7 Telles étaient à cette époque les opinions apparentes de la société: Emancipation du prolétaire, représentée par son secrétaire correspondant, ami de Bakounine. En réalité, les tendances de cette section étaient toutes autres. Après avoir expulsé, pour détournement de fonds et aussi pour ses relations amicales avec le chef de la police de Turin, ce représentant doublement infidèle, cette société a donné des éclaircissements qui ont fait disparaître tout malentendu entre elle et le Conseil général.

8 Les hommes de. l’Alliance qui ne cessent pas de reprocher au Conseil général la convocation d’une Conférence privée à un moment où la réunion d’un Congrès public eût été le comble de la trahison ou de la .sottise, les partisans absolus de l’éclat et du grand jour ont, au mépris de nos statuts, organisé au sein de l’Internationale, une véritable société occulte, dirigée contre l’Internationale même, dans le but de placer ses sections à leur insu, sous la direction sacerdotale de Bakounine.
Le Conseil général se propose de réclamer du prochain Congrès une requête sur cette organisation secrète et ses promoteurs dans certains pays, par exemple en Espagne.

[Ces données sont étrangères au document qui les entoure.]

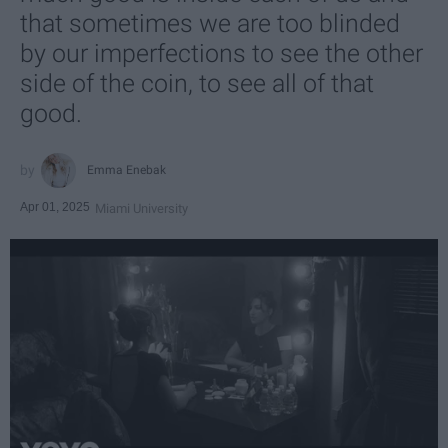
that sometimes we are too blinded
by our imperfections to see the other
side of the coin, to see all of that
good.
Emma Enebak
Apr 01, 2025
Miami University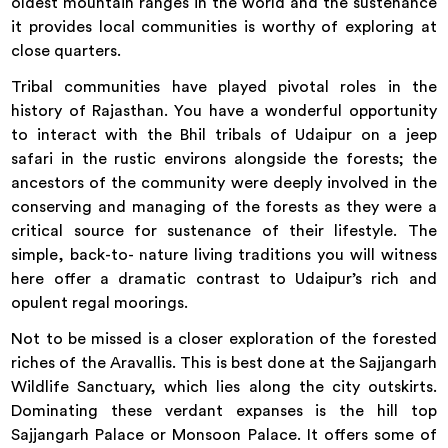
oldest mountain ranges in the world and the sustenance
it provides local communities is worthy of exploring at
close quarters.
Tribal communities have played pivotal roles in the
history of Rajasthan. You have a wonderful opportunity
to interact with the Bhil tribals of Udaipur on a jeep
safari in the rustic environs alongside the forests; the
ancestors of the community were deeply involved in the
conserving and managing of the forests as they were a
critical source for sustenance of their lifestyle. The
simple, back-to- nature living traditions you will witness
here offer a dramatic contrast to Udaipur’s rich and
opulent regal moorings.
Not to be missed is a closer exploration of the forested
riches of the Aravallis. This is best done at the Sajjangarh
Wildlife Sanctuary, which lies along the city outskirts.
Dominating these verdant expanses is the hill top
Sajjangarh Palace or Monsoon Palace. It offers some of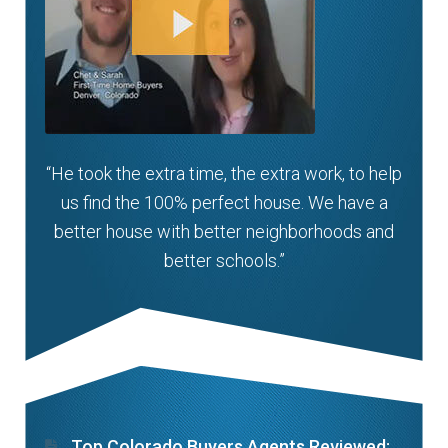
“He took the extra time, the extra work, to help
us find the 100% perfect house. We have a
better house with better neighborhoods and
better schools.”
Top Colorado Buyers Agents Reviewed: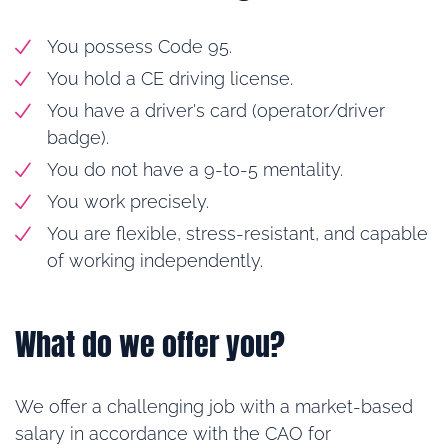
You possess Code 95.
You hold a CE driving license.
You have a driver's card (operator/driver
badge).
You do not have a 9-to-5 mentality.
You work precisely.
You are flexible, stress-resistant, and capable
of working independently.
What do we offer you?
We offer a challenging job with a market-based
salary in accordance with the CAO for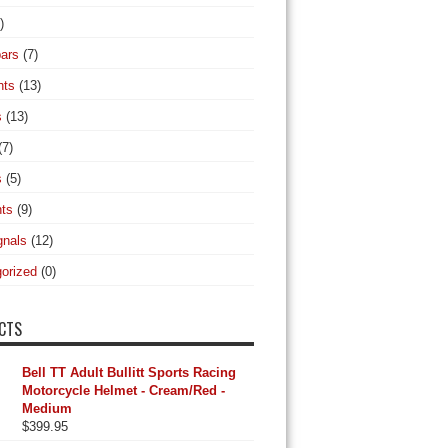
)
ars
(7)
hts
(13)
s
(13)
(7)
s
(5)
hts
(9)
gnals
(12)
orized
(0)
CTS
Bell TT Adult Bullitt Sports Racing
Motorcycle Helmet - Cream/Red -
Medium
$
399.95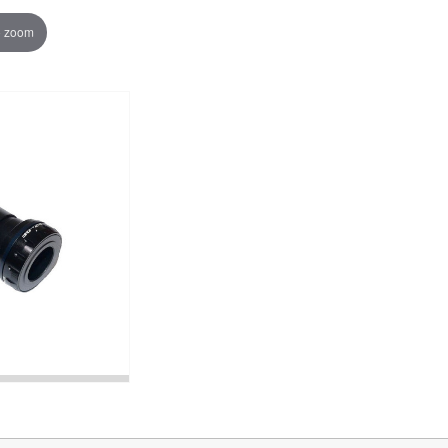
o zoom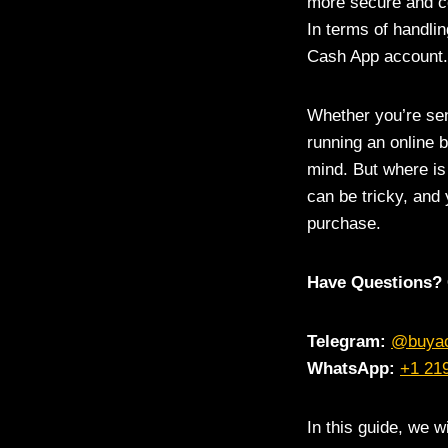
more secure and c
In terms of handlin
Cash App account.
Whether you’re sen
running an online 
mind. But where is
can be tricky, and
purchase.
Have Questions? 
Telegram:
@buya
WhatsApp:
+1 21
In this guide, we w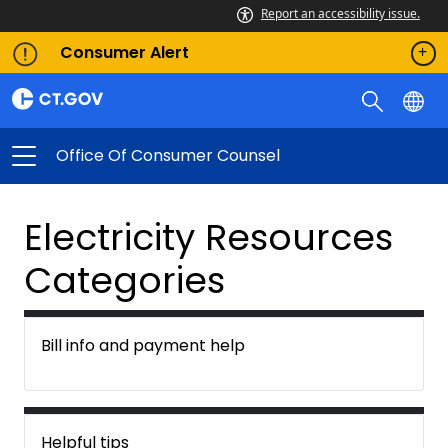
Report an accessibility issue.
Consumer Alert
Office Of Consumer Counsel
Electricity Resources
Categories
Bill info and payment help
Helpful tips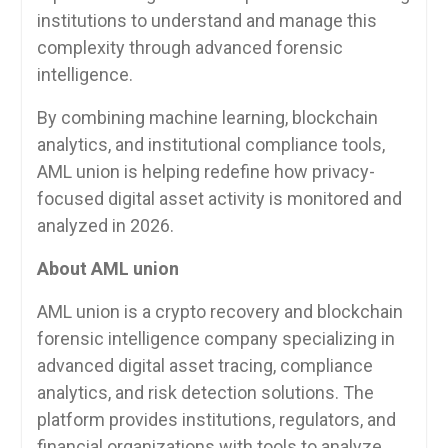
institutions to understand and manage this
complexity through advanced forensic
intelligence.
By combining machine learning, blockchain
analytics, and institutional compliance tools,
AML union is helping redefine how privacy-
focused digital asset activity is monitored and
analyzed in 2026.
About AML union
AML union is a crypto recovery and blockchain
forensic intelligence company specializing in
advanced digital asset tracing, compliance
analytics, and risk detection solutions. The
platform provides institutions, regulators, and
financial organizations with tools to analyze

9 Sous le titre « Au Pilori », l’Égalité (de Genève) du 15 février 1872 dit :« Le jour n’est pas encore venu pour raconter l’histoire de la défaite du mouvement communaliste dans le midi de la France; mais ce que nous pouvons annoncer dès aujourd’hui, nous qui. pour la plupart, avons été témoins de la déplorable défaite de l’insurrection du 30 avril à Lyon, c’est que cette insurrection a en partie échoué, grâce à la lâcheté, à la trahison, au vol de G. Blanc, qui se faufilait partout, en exécutant les ordres d A. Richard. qui se tenait dans l’ombre. Par leurs manœuvres intentionnelles, ces misérables sont parvenus à compromettre plusieurs noms qui prenaient part aux travaux préparatoires des Comités insurrectionnels. De plus ces traîtres sont parvenus à discréditer l’Internationale à Lyon, à tel point qu’au moment de la révolution parisienne, l’Internatio­nale inspirait aux ouvriers lyonnais la plus grande défiance. De là, absence totale d’organisation ; de là, défaite de l’insurrection : défaite qui a dû nécessairement entraîner la chute de la Commune, abandonnée à ses forces isolées ! Ce n’est que depuis cette sanglante leçon que notre propagande a su rallier les ouvriers lyonnais autour du drapeau de l’Internationale. Albert Richard a été l’enfant gâté, le prophète de Bakounine et consorts. »

10 Dans le rapport sur la loi Dufaure, le rural Sacaze en veut, avant tout à l’organisation de l’Internationale. Cette organisation est sa bête noire. Après avoir constaté la « marche ascendante de cette formidable As­sociation » il continue : « Cette Association rejette… les pratiques téné­breuses des sectes qui l’ont précédée. Son organisation s’est faite et mo­difiée au grand jour. Grâce à la puissance de cette organisation… elle a étendu successivement sa sphère d’action et d’influence. Elle s’ouvre tous les territoires. »

Puis, il en décrit « sommairement l’organisation » et conclut : « Telle est. dans sa savante unité… le plan de cette vaste orga­nisation. Sa force est dans cette conception même. Elle est aussi dans la masse de ses adhérents, liés à une action simultanée, et enfin dans l’in­vincible impulsion qui peut les faire mouvoir ».